His former employer, the International Atomic Energy Agency (IAEA), has tried in vain to get more information about a 2010 statement by Iranian President Mahmoud Ahmadinejad that Tehran "possessed" laser enrichment technology but would not use it.
"Iran had its own laser program, and they have got a good understanding about the process," Heinonen said, referring to methods used before the GLE's newer technology.
GROWING NUCLEAR FUEL MARKET
But laser enrichment is more difficult to master than centrifuges and the equipment used in Iran's research has been dismantled and placed in storage under IAEA monitoring, said the International Institute for Strategic Studies (IISS) think tank.
"Based on the IAEA assessment it appears unlikely that Iran's laser enrichment program represents a serious proliferation threat," IISS said in a 2011 report.
Centrifuges increase the ratio of the fissile isotope U-235 by spinning at supersonic speed, enriching up to 5 percent for power plants and 90 percent concentration for bombs.

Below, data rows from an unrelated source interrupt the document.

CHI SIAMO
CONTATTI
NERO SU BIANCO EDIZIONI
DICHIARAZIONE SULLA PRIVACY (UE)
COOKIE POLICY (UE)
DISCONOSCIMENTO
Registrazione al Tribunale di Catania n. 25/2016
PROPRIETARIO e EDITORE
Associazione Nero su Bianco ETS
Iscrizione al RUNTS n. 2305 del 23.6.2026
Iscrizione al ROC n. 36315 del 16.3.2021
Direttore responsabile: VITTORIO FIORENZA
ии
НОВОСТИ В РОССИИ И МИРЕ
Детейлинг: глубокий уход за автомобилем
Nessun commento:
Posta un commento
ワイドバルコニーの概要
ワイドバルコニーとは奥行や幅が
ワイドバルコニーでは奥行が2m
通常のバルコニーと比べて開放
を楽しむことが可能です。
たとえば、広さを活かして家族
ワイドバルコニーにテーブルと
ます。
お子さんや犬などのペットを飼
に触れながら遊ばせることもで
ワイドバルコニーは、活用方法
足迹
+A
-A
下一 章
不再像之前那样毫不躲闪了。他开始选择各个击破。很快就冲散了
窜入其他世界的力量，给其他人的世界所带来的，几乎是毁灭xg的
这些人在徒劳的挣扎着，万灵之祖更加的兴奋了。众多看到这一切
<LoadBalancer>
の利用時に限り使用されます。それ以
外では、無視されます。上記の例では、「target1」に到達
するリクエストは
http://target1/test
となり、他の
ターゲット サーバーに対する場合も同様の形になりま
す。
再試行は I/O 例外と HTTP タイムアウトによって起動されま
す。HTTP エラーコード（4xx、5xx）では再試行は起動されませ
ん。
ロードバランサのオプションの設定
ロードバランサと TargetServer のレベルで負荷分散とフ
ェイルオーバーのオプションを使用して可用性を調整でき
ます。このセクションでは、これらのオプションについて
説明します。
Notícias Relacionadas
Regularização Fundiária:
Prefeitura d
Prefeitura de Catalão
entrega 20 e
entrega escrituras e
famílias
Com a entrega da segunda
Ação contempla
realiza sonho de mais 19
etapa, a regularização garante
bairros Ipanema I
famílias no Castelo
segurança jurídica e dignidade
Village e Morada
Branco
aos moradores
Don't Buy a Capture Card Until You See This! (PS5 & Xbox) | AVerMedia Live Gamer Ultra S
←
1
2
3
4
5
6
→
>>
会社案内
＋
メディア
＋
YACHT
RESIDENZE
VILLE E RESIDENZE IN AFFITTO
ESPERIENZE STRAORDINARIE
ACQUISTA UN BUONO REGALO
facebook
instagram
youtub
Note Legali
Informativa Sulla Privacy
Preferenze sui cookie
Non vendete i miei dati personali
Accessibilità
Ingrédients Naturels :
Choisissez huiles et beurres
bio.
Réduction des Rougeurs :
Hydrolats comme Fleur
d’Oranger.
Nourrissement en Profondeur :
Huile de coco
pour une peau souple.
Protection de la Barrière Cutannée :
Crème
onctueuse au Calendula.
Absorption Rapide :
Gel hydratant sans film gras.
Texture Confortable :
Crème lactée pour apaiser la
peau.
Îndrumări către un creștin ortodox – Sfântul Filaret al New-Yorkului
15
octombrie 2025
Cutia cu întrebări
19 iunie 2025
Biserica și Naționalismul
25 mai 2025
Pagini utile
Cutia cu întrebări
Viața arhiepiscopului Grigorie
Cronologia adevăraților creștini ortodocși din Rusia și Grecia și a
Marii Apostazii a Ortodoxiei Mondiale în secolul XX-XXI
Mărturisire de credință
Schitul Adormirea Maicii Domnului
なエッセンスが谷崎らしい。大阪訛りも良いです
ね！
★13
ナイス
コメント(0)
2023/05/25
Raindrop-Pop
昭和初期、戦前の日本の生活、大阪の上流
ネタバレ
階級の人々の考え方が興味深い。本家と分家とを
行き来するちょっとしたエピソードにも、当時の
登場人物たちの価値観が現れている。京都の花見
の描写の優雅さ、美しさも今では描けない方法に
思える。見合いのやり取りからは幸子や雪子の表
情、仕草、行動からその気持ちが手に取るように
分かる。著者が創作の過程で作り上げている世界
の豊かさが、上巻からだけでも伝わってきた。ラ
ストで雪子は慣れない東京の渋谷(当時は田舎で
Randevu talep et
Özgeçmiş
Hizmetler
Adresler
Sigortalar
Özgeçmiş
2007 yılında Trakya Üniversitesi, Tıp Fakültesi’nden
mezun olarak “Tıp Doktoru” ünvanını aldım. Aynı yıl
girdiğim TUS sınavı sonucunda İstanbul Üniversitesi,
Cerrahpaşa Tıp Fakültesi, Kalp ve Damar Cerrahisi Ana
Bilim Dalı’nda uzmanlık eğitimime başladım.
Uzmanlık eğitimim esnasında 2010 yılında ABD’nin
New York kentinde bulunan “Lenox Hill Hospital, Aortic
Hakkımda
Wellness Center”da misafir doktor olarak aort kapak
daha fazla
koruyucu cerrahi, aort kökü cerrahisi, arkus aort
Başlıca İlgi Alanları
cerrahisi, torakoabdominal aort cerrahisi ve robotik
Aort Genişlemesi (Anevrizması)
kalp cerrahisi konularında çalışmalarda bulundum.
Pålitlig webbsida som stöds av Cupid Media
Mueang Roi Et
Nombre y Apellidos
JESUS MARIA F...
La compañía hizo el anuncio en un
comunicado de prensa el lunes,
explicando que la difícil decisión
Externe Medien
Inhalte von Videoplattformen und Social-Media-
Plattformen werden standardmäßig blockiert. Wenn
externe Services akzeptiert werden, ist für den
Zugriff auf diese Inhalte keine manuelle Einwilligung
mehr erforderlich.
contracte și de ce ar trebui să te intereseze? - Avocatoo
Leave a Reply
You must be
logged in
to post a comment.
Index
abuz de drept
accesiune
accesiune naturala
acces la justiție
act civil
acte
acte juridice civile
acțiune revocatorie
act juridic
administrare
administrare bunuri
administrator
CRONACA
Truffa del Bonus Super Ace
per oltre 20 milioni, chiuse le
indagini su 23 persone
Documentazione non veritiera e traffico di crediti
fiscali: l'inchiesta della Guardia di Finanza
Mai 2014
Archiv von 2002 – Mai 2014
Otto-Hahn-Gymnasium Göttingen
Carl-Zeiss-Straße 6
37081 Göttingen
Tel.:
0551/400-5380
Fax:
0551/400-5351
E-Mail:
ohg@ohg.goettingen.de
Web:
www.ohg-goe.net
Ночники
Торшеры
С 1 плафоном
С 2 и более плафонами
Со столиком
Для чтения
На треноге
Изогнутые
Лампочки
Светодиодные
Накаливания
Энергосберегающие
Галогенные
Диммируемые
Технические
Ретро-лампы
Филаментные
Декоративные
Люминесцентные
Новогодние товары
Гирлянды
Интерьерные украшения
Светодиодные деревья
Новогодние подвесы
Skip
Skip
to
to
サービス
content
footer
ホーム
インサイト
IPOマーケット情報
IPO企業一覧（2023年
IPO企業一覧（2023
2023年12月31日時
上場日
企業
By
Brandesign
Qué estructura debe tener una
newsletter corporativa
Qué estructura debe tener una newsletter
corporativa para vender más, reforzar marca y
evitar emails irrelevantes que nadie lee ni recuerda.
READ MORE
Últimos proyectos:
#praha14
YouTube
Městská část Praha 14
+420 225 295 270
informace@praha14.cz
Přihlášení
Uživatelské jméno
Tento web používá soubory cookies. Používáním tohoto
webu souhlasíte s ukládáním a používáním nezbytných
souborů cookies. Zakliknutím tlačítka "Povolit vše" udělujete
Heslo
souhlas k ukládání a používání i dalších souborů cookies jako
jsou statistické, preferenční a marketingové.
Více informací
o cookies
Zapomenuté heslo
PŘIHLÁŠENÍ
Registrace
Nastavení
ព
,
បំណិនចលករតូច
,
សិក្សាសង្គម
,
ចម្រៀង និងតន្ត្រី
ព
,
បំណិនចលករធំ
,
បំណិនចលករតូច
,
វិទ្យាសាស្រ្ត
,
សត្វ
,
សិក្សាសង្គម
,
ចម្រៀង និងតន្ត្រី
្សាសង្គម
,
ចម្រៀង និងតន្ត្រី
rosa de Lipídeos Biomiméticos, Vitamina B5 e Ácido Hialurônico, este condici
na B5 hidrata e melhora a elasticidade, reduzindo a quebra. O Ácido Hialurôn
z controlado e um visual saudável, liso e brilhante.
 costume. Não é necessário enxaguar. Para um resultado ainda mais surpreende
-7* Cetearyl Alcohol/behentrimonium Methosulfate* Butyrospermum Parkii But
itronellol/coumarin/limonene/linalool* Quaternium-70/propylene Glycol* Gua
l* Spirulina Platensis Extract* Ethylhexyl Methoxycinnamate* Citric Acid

Laser beams can also separate uranium isotopes, but MIT's Kemp said the technology had been pursued unsuccessfully for decades. "Indeed we do not yet know whether" the technique to be used by GLE will work or not, he added.
Laser enrichment could produce half the refined uranium the United States needs each year for its nuclear reactors, according to the U.S. Energy Information Administration.
General Electric plans to build the first plant on its campus in North Carolina, but it said a "commercialization decision", based on several factors, must still be made.
It would use lasers conceived by Australia-based Silex Systems Ltd and developed by experts of GLE, the GE-Hitachi partnership in which Cameco Corp., the world's largest uranium producer, also holds a 24 percent stake.
Silex said on its web site that the uranium enrichment market was expected to grow to $20 billion by 2030 from $6 billion now, highlighting the technology's commercial potential.
It said the method its scientists invented in the 1990s had several advantages over other ways to refine uranium: higher efficiency, lower operating costs and less capital expenditure.
But Tom Clements of the Alliance for Nuclear Accountability, a non-governmental U.S.-based group, said such advantages also held nuclear proliferation risks.
The NRC's approval of the license without a specific proliferation assessment "may well be a green light for the eventual spread of what could be a dangerous technology which has nuclear weapons applications," Clements said.